I am collecting tweets from twitter using erlang and I am trying to save only the hashtags to a database. However when I'm converting the bitstrings to list-strings all the non-latin-letter tweets converts to strange symbols. Is there any way to check if a string is only containing alphanumeric characters in erlang?
The easiest way is to use regular expressions.
StringAlphanum = "1234abcZXYM".
StringNotAlphanum = "1ZXYMÄ#kMp&?".
re:run(StringAlphanum, "^[0-9A-Za-z]+$").
>> {match,[{0,11}]}
re:run(StringNotAlphanum, "^[0-9A-Za-z]+$").
>> nomatch
You can easily make a function out of it...
isAlphaNum(String) ->
case re:run(String, "^[0-9A-Za-z]+$") of
{match, _} -> true;
nomatch -> false
end.
But, in my opinion, the better way would be to solve the underlying Problem, the correct interpretation of unicode binary strings.
If you want to represent unicode-characters correctly, do not use binary_to_list
. Use the unicode-module instead. Unicode-binary strings can not be interpreted naiveley as binary, the UTF-8 character encoding for example has some special constraints that prevent this.

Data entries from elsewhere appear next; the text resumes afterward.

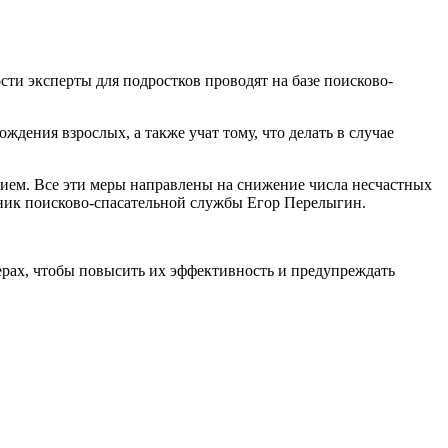
сти эксперты для подростков проводят на базе поисково-
дения взрослых, а также учат тому, что делать в случае
ением. Все эти меры направлены на снижение числа несчастных
ьник поисково-спасательной службы Егор Перелыгин.
ах, чтобы повысить их эффективность и предупреждать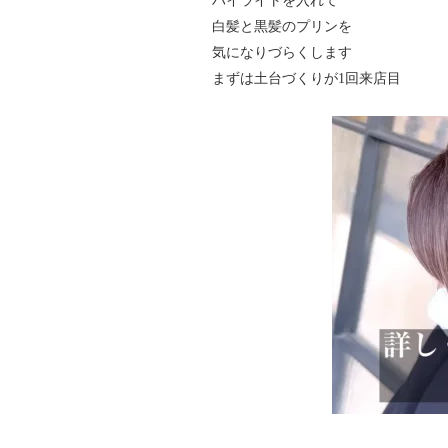
ハイライトを入れて
白髪と黒髪のプリンを
気になりづらくします
まずは土台づくりが1回来店目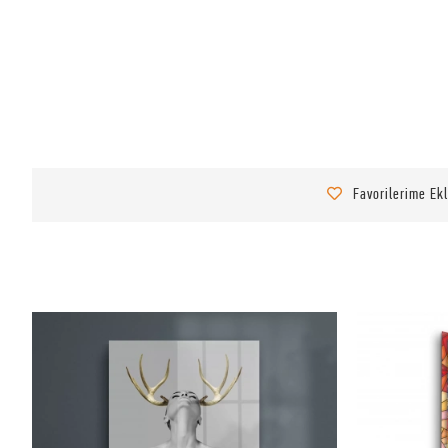
Favorilerime Ek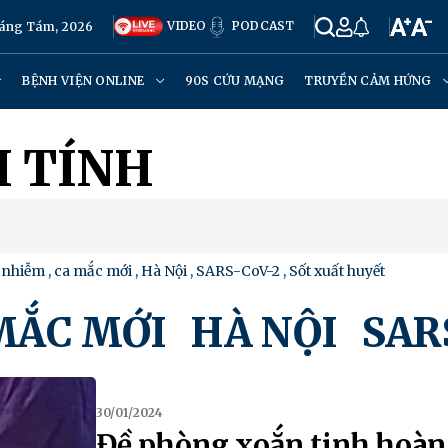
VIDEO
PODCAST
háng Tám, 2026
BỆNH VIỆN ONLINE
90S CỨU MẠNG
TRUYỀN CẢM HỨNG
I TÍNH
 nhiễm
,
ca mắc mới
,
Hà Nội
,
SARS-CoV-2
,
Sốt xuất huyết
ẮC MỚI
HÀ NỘI
SARS-
30/01/2024
Đề phòng xoắn tinh hoàn 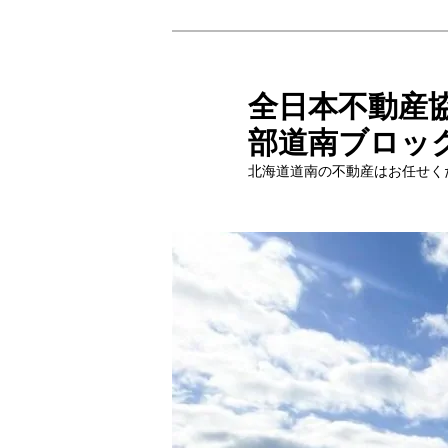
メ
サ
イ
ブ
ン
コ
全日本不動産
コ
ン
部道南ブロッ
ン
テ
テ
ン
北海道道南の不動産はお任せく
ン
ツ
ツ
へ
へ
移
移
動
動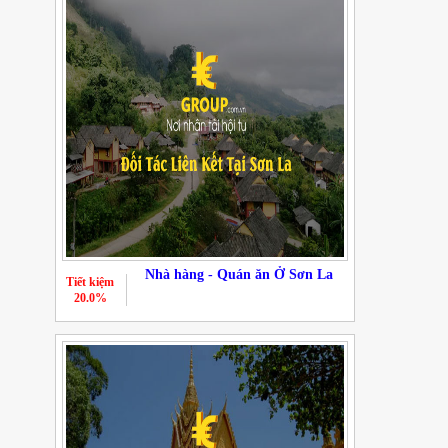
Nhà hàng - Quán ăn Ở Sơn La
Tiết kiệm
20.0%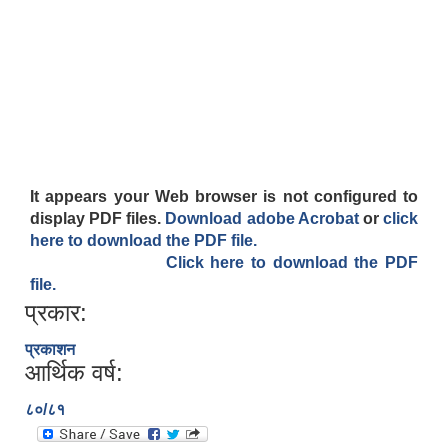
ऐरावती गाउँपालिका स्तरीय स्थानीय विपद् व्यवस्थापन समितिको विवरण
राष्ट्रिय प्राकृतिक श्रोत तथा बित्त आयोगबाट गरिएको कार्यसम्पादन मुल्याङ्कनमा प्राप्त नतिजा
ऐरावती गाउँपालिकाका विभिन्न विषयगत समितिहरुको विवरण २०७९-२०८४
पहिलो त्रैमासिक आ.व २०८१/८२ स्वत प्रकाशन (श्रावण देखी असोज सम्म)
स्वतः प्रकाशन तेस्रो त्रैमासिक सम्म २०८०/८१(२०८० श्रावण देखी चैत्र)
It appears your Web browser is not configured to
display PDF files.
Download adobe Acrobat
or
click
here to download the PDF file.
Click here to download the PDF
file.
प्रकार:
प्रकाशन
आर्थिक वर्ष:
८०/८१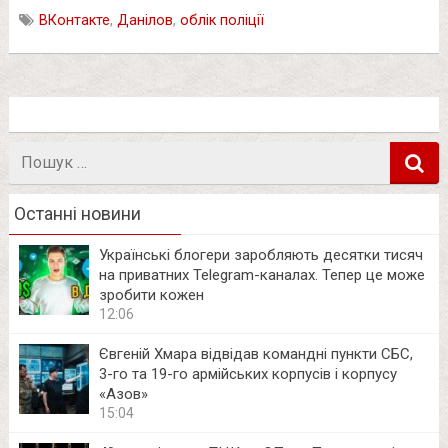
ВКонтакте
,
Данілов
,
облік поліції
Пошук
в
Останні новини
Українські блогери заробляють десятки тисяч
на приватних Telegram-каналах. Тепер це може
зробити кожен
12:06
Євгеній Хмара відвідав командні пункти СБС,
3-го та 19-го армійських корпусів і корпусу
«Азов»
15:04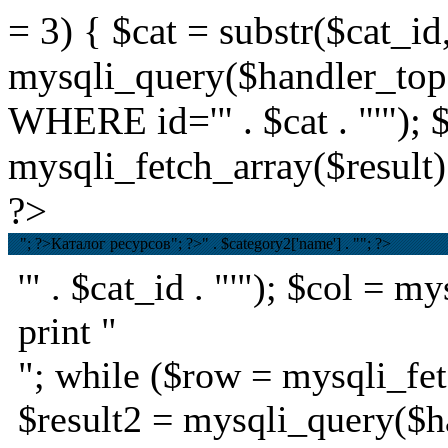
= 3) { $cat = substr($cat_id,
mysqli_query($handler_t
WHERE id='" . $cat . "'"); 
mysqli_fetch_array($result);
?>
"; ?>Каталог ресурсов
"; ?>
" . $category2['name'] . ""; ?>
'" . $cat_id . "'"); $col = 
print "
"; while ($row = mysqli_fet
$result2 = mysqli_query($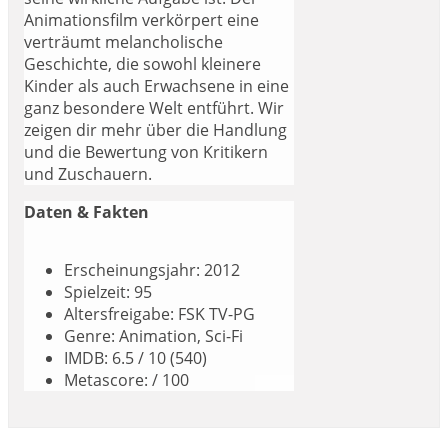
Animationsfilm verkörpert eine
verträumt melancholische
Geschichte, die sowohl kleinere
Kinder als auch Erwachsene in eine
ganz besondere Welt entführt. Wir
zeigen dir mehr über die Handlung
und die Bewertung von Kritikern
und Zuschauern.
Daten & Fakten
Erscheinungsjahr: 2012
Spielzeit: 95
Altersfreigabe: FSK TV-PG
Genre: Animation, Sci-Fi
IMDB: 6.5 / 10 (540)
Metascore: / 100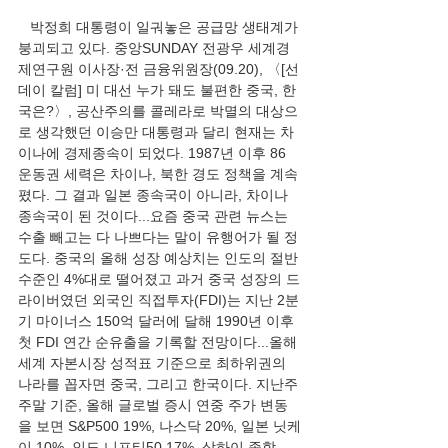
   박정희 대통령이 일궈놓은 공급망 생태계가 
붕괴되고 있다. 중앙SUNDAY 전광우 세계경
제연구원 이사장·전 금융위원장(09.20), 〈[선
데이 칼럼] 미 대선 누가 돼도 불편한 중국, 한
국은?〉, 공산주의를 콜레라로 박멸의 대상으
로 생각했던 이승만 대통령과 달리 현재는 차
이나에 경제종속이 되었다. 1987년 이후 86 
운동권 세력은 차이나, 북한 경도 정책을 계속 
폈다. 그 결과 일본 종속국이 아니라, 차이나 
종속국이 된 것이다...요즘 중국 관련 뉴스는 
수출 빼고는 다 나쁘다는 말이 유행어가 될 정
도다. 중국의 올해 성장 예상치는 인도의 절반 
수준인 4%대로 떨어졌고 과거 중국 성장의 드
라이버였던 외국인 직접투자(FDI)는 지난 2분
기 마이너스 150억 달러에 달해 1990년 이후 
첫 FDI 연간 순유출을 기록할 전망이다...올해 
세계 자본시장 성적표 기준으로 최하위권의 
나라를 꼽자면 중국, 그리고 한국이다. 지난주 
주말 기준, 올해 글로벌 증시 연중 주가 변동
을 보면 S&P500 19%, 나스닥 20%, 일본 닛케
이 10%, 인도 니프티50 17%, 상하이 종합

For example: the most significant bit in the first character determines, if it is a multi-byte character.
I took the following example from this site, lets define a UTF8-String:
Utf8String = <<195, 164, 105, 116, 105>>.
Interpreted naiveley as binary it yields:
binary_to_list(Utf8String).
"äiti"
Interpreted with unicode-support:
unicode:characters_to_list(Utf8String, utf8).
"äiti"